Clinton gives missile defense program boost

The Defense Department last week nearly tripled the budget for developing a national missile defense (NMD) system, but warned that the decision to go forward with such a system depends on whether the technology is capable of supporting it.

The Defense Department last week nearly tripled the budget for developing a national missile defense (NMD) system, but warned that the decision to go forward with such a system depends on whether the technology is capable of supporting it.

Speaking at a Pentagon news briefing, Defense Secretary William Cohen said DOD's fiscal 2000 budget will include an additional $6.6 billion for an NMD system, bringing the total amount budgeted for the program to more than $10 billion—nearly three times the original amount budgeted.

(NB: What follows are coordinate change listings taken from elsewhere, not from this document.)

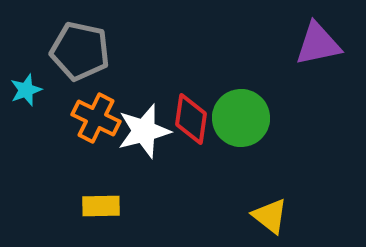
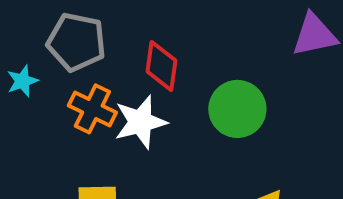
red diamond: (191, 119) -> (161, 66), moved

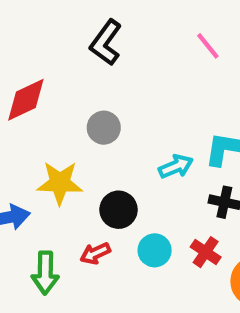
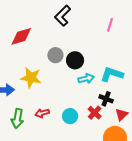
pink line: (208, 46) -> (110, 25), turned 48
black circle: (119, 210) -> (75, 60), moved
red cross: (206, 252) -> (95, 113), moved

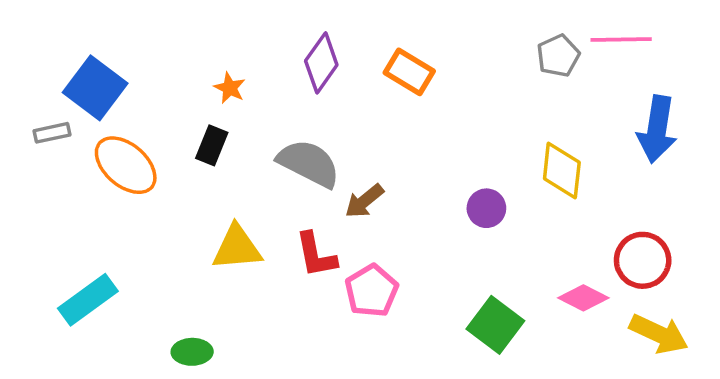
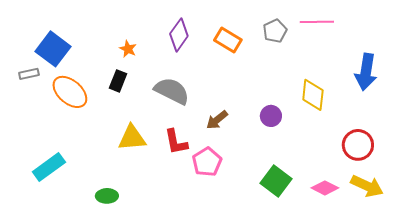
pink line: (621, 39) -> (317, 22), moved
gray pentagon: (558, 56) -> (275, 31), moved
brown arrow: (364, 201) -> (217, 120), moved
pink diamond: (583, 298) -> (325, 188), moved

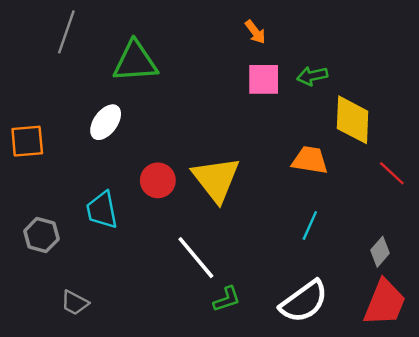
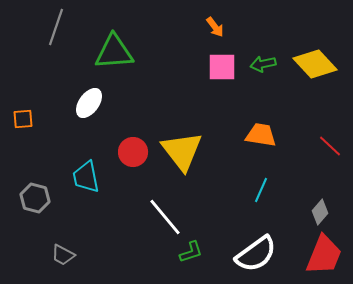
yellow diamond: (353, 120) -> (315, 64), moved, turned -45
orange square: (27, 141) -> (23, 119), size x0.7

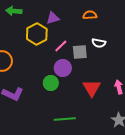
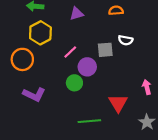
yellow hexagon: (37, 34) -> (40, 33), moved
pink line: (61, 46) -> (70, 52), moved
red triangle: (92, 88) -> (118, 103), moved

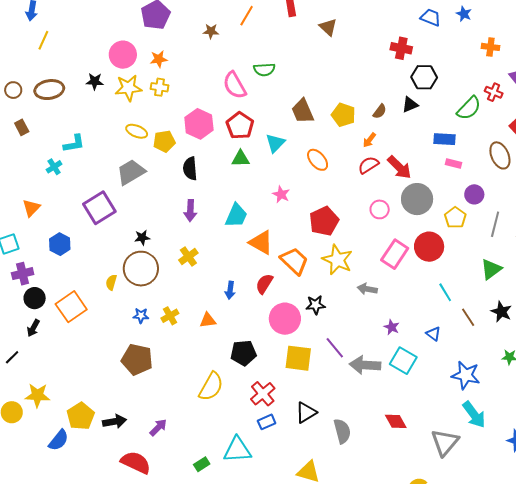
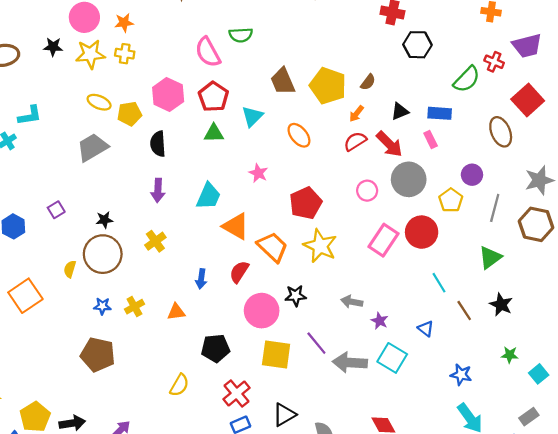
black triangle: (410, 105) -> (400, 111), moved
yellow pentagon: (343, 115) -> (328, 86), size x1.4
pink rectangle: (454, 164) -> (431, 139), moved, turned 49
purple square: (99, 208) -> (56, 210), moved, size x0.5
gray arrow: (367, 289) -> (352, 302), moved
blue star: (466, 375) -> (461, 375), size x0.7
yellow semicircle: (211, 387) -> (179, 385), size x0.7

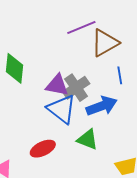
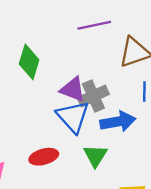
purple line: (81, 28) -> (94, 25), moved
green triangle: (88, 139) -> (95, 156), turned 30

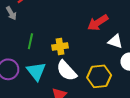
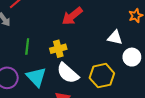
red arrow: (98, 23) -> (72, 16), moved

The United States has been studying the technical aspects of deploying an NMD system, which started out as the widely known "Stars Wars" program under President Reagan. NMD would consist of a series of networked ground-based radar systems and early-warning satellites designed to detect the launch of an intercontinental nuclear missile.

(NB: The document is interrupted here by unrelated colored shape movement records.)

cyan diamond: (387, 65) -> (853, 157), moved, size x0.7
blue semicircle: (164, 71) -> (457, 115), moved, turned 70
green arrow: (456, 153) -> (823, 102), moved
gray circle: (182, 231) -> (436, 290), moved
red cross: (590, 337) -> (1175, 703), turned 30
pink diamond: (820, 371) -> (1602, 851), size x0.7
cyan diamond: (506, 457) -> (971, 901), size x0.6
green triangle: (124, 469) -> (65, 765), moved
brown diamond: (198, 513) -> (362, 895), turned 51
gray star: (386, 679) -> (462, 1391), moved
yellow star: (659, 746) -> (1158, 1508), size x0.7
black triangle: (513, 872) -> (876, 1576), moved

Cohen also announced a new deployment date for the system, signaling a reversal of the DOD's 3+3 plan.

"Instead of projecting a deployment date of 2003 with exceedingly high risk, we are now projecting a deployment date of 2005 with a much more manageable risk," Cohen said.

However, Cohen added that a final decision to deploy would be contingent upon the maturity of the technology involved and would not be made before June 2000. "Our NMD development must have proceeded sufficiently so that we are technologically able to proceed," he said.

In February 1996, DOD established the current NMD schedule, called "3+3" because it calls for the development of information technology needed to field a basic NMD by 1999 (1996 plus three years) and the ability to field a fully capable system within three years' notice of a potential missile launch capability by another country.

Lt. Gen. Lester L. Lyles, director of the Ballistic Missile Defense organization, echoed Cohen's concerns, calling the integrated command, control, communications, computers and intelligence underpinnings of the proposed NMD architecture "the critical glue that holds all this together in terms of interoperability."

"We've put the money into the budget...in order to support deployment activity [and] that essentially leaves one major thing, and that is are we technologically ready to be able to deploy such a system," Lyles said.